— Work required —
Would you go through the records below and copy each line with the string "Spikey"?
▶
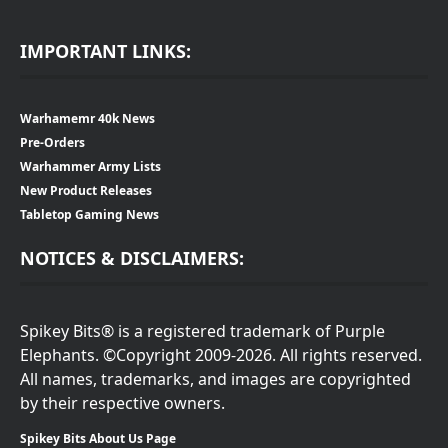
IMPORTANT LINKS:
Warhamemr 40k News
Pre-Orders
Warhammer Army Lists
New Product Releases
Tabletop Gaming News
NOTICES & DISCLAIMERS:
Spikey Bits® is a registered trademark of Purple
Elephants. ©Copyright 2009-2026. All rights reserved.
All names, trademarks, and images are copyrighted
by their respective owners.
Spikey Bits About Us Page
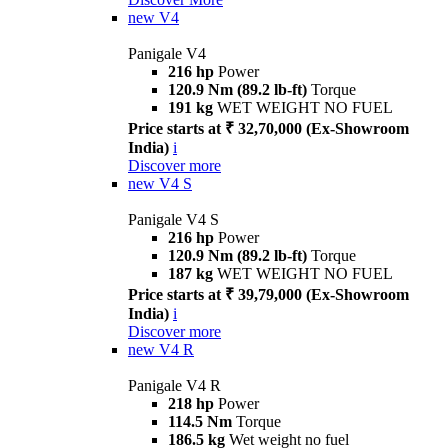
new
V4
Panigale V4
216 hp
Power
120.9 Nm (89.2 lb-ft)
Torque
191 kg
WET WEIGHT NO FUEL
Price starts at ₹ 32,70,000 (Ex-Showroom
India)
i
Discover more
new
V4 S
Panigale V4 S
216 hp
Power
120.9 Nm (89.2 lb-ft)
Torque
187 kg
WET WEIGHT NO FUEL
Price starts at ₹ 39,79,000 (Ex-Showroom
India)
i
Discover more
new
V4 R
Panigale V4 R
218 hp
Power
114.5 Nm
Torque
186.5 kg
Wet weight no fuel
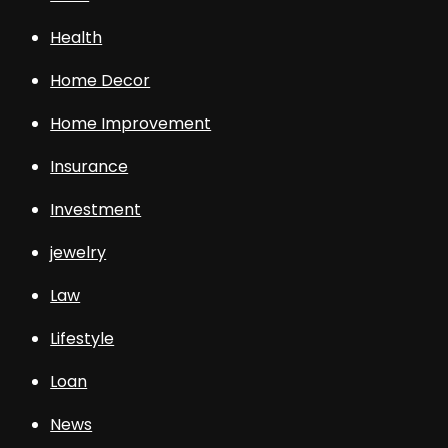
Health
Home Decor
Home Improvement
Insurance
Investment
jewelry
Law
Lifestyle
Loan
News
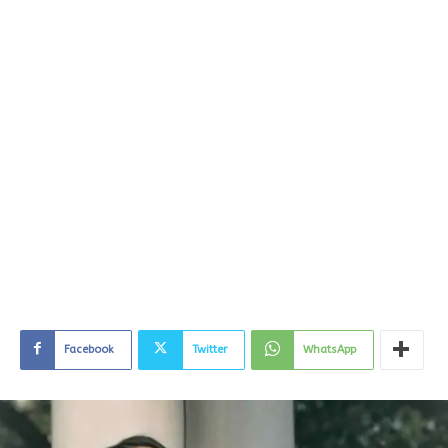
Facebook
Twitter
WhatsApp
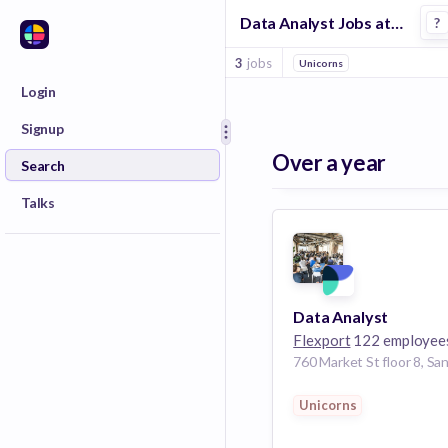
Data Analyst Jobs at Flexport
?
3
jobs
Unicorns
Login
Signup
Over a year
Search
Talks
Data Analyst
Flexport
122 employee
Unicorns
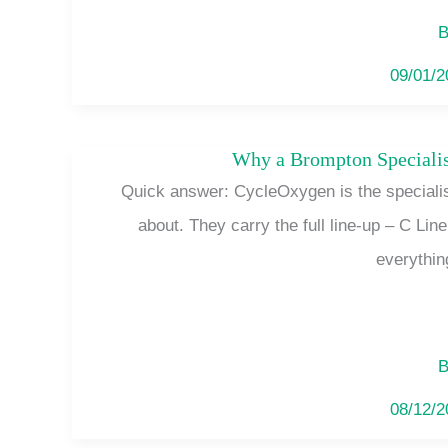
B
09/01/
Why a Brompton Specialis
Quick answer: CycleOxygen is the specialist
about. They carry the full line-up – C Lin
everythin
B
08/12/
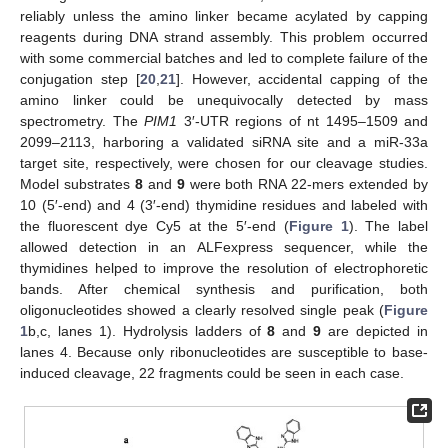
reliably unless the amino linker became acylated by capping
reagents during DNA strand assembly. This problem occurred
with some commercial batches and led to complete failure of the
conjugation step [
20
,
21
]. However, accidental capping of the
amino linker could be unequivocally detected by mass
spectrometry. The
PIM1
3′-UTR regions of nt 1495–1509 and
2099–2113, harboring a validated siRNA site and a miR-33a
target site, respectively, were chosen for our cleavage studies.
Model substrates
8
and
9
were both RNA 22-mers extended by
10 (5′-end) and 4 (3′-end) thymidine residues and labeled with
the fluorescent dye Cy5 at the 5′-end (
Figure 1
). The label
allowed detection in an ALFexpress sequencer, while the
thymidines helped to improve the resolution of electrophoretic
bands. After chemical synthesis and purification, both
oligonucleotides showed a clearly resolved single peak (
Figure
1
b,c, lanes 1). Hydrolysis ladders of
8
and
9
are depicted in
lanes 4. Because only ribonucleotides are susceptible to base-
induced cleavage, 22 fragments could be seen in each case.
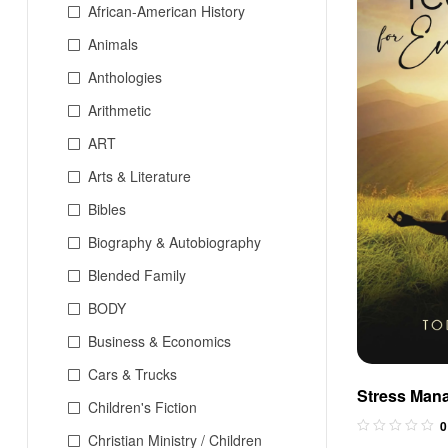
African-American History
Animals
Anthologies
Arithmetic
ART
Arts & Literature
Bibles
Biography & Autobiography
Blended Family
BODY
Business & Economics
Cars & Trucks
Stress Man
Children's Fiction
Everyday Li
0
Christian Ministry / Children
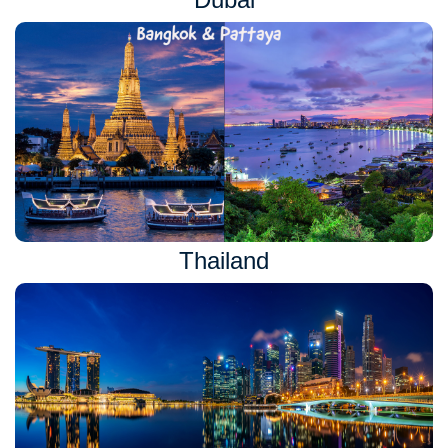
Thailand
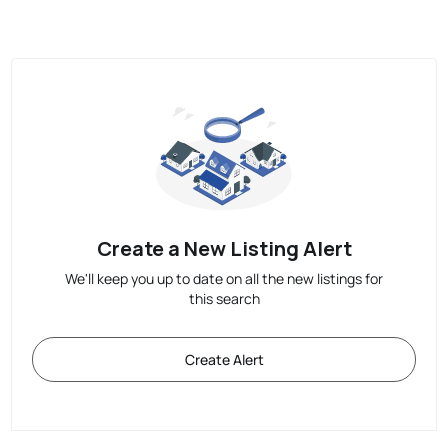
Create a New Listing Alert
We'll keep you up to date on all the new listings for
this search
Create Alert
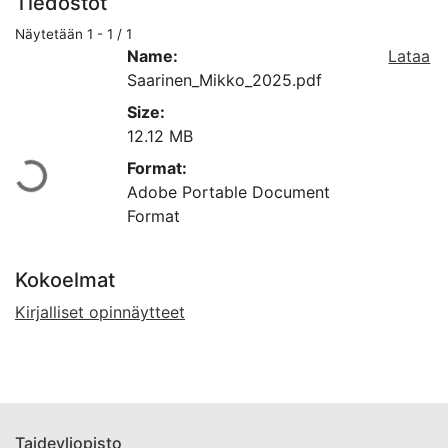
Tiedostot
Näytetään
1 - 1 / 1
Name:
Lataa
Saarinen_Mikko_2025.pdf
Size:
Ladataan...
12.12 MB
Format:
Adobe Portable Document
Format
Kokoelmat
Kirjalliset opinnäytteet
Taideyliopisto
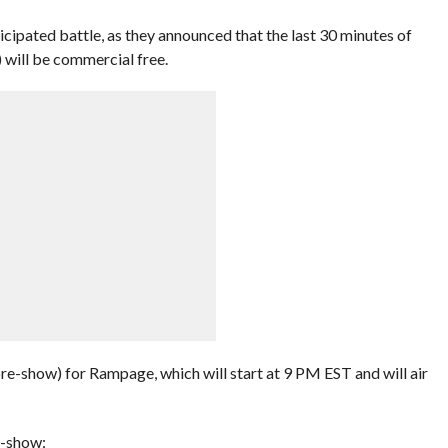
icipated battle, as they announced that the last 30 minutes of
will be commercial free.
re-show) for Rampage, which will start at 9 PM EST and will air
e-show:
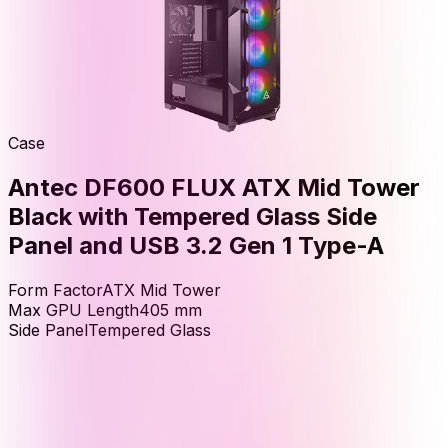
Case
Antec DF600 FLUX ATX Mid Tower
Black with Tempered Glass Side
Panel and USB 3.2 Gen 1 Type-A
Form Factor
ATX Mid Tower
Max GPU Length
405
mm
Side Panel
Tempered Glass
◀
— Answer to the problem —
Spikey Bits® is a registered trademark of Purple
Spikey Bits About Us Page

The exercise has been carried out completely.